Font is a bit weird because I copied and pasted in after noting passing thoughts on my desktop "stickies" that's probably also why it has ended up long and a bit philosophical :-)
BAD DECISIONS
I'm the first to agree that human beings are different to animals and that we have a moral responsibility that animals don't have. That is why I am in principle 100% positive - because if an animal does not have any moral awareness then it never deserves punishment. However the fact is that the human ability to think rationally does not mean that we always do think rationally and there are factors that affect our ability to think rationally. This means that although the morality of a particular action (such as ramming a dog into the ground) is not changed by circumstances the action does become more understandable.
To go back to my original example of the red light, the first bad decision was to drive when I was too tired. It is part of my usual checklist before driving to evaluate whether I am too tired to drive or whether I can still safely drive as long as I drink something with caffeine in and be more consciously aware because my instinctive awareness is impaired. On that particular morning I was so tired and in a hurry that I simply never thought of my checklist at all, in effect I decided to drive by default, without considering any impact of my tiredness on my driving. What then happened was a cascade of bad decisions/errors, each worse than the previous and finishing with me driving through a red light.

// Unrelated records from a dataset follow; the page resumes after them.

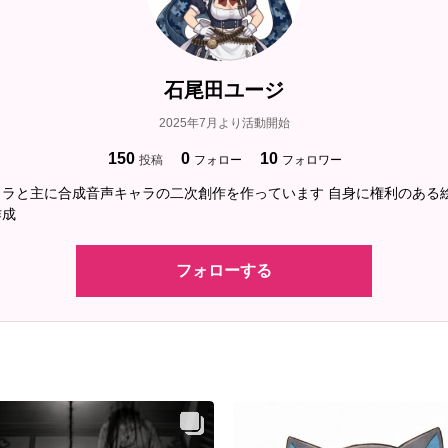
石尾田ユージ
2025年7月より活動開始
150
0
10
投稿
フォロー
フォロワー
ャラと主に合成音声キャラの二次創作を作っています 自身に権利のある
作成
フォローする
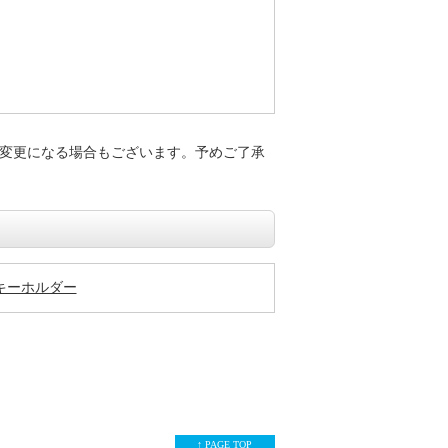
変更になる場合もございます。予めご了承
キーホルダー
↑ PAGE TOP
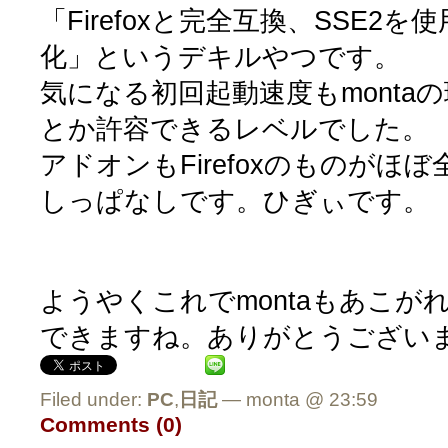
「Firefoxと完全互換、SSE2を使
化」というデキルやつです。
気になる初回起動速度もmonta
とか許容できるレベルでした。
アドオンもFirefoxのものがほ
しっぱなしです。ひぎぃです。
ようやくこれでmontaもあこが
できますね。ありがとうござい
Filed under:
PC
,
日記
— monta @ 23:59
Comments (0)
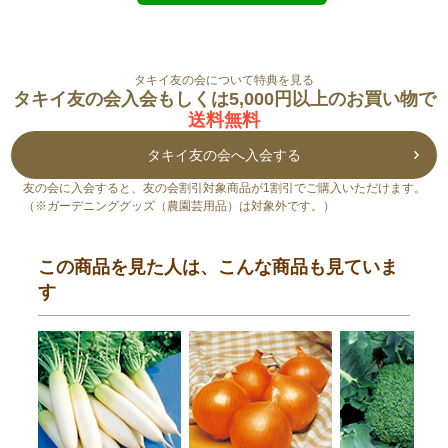
タキイ友の会について特典を見る
タキイ友の会入会もしくは5,000円以上のお買い物で
送料無料
タキイ友の会へ入会する
友の会に入会すると、友の会割引対象商品が1割引でご購入いただけます。
（※ガーデニンググッズ（農園芸用品）は対象外です。）
この商品を見た人は、こんな商品も見ていま
す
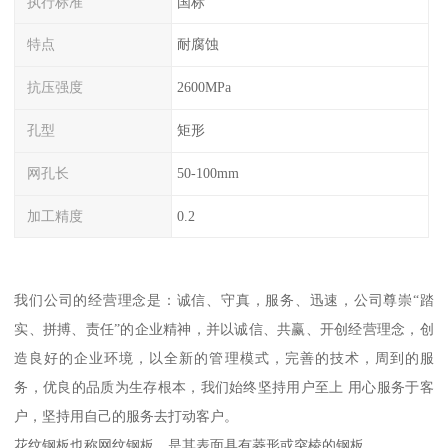
执行标准
国标
特点
耐腐蚀
抗压强度
2600MPa
孔型
矩形
网孔长
50-100mm
加工精度
0.2
我们公司的经营理念是：诚信、守真，服务、迅速，公司尊崇“踏
实、拼搏、责任”的企业精神，并以诚信、共赢、开创经营理念，创
造良好的企业环境，以全新的管理模式，完善的技术，周到的服
务，优良的品质为生存根本，我们始终坚持用户至上 用心服务于客
户，坚持用自己的服务去打动客户。
花纹钢板也称网纹钢板，是其表面具有菱形或突棱的钢板。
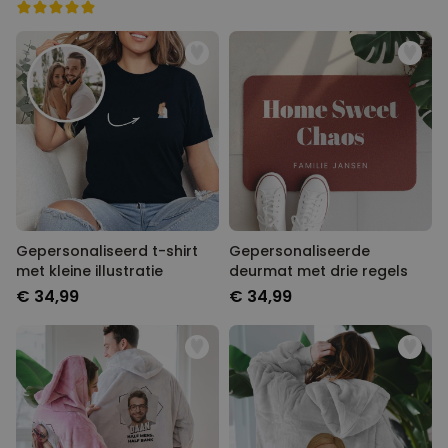
Gepersonaliseerd t-shirt
Gepersonaliseerde
met kleine illustratie
deurmat met drie regels
€ 34,99
€ 34,99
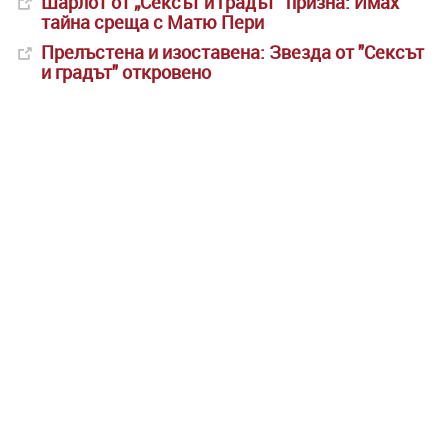
Шарлот от „Сексът и градът“ призна: Имах
тайна среща с Матю Пери
Прелъстена и изоставена: Звезда от "Сексът
и градът" откровено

Bringing this back to the decision to train or not to train when having a bad day, the very fact we are having a bad day impairs our decision making (sometimes to the point where we don't realise there is a decision to make) so that sometimes it is possible to make the wrong decision at that point. After that first wrong decision (which is not in itself morally wrong) we are increasingly vulnerable to all the frustration and lack of self control (which is morally wrong) that comes with an abortive training session. You say don't train when we are tired or whatever (just like we shouldn't drive when we are very tired) so you are admitting that things do go wrong and that very bad things can happen if we do train at these times.
SYMPATHY
Not understanding something because of the scale of the evil is a great start for a public prosecutor or witness for the prosecution however it isn't such a good start if you actually want to help resolve a situation.
The woman must have heard of positive training therefore she should be training positively:
But the fact is that she isn't.
As has already been stated several times in this thread, telling her she is in the wrong isn't going to change that. The best that approach will achieve is to drive the cruelty underground, eg/ I see my neighbours walking their dog very nicely every day but every night I hear them screaming at it which they definitely don't do in public!
So if you want to change her behaviour (rather than prosecute her) you need to figure out WHY she is "closed minded from the start" and not open to positive training and change that factor. In advertising terms you want to overcome consumer resistance... I don't think I've ever seen an advertising slogan starting with "You're Wrong - "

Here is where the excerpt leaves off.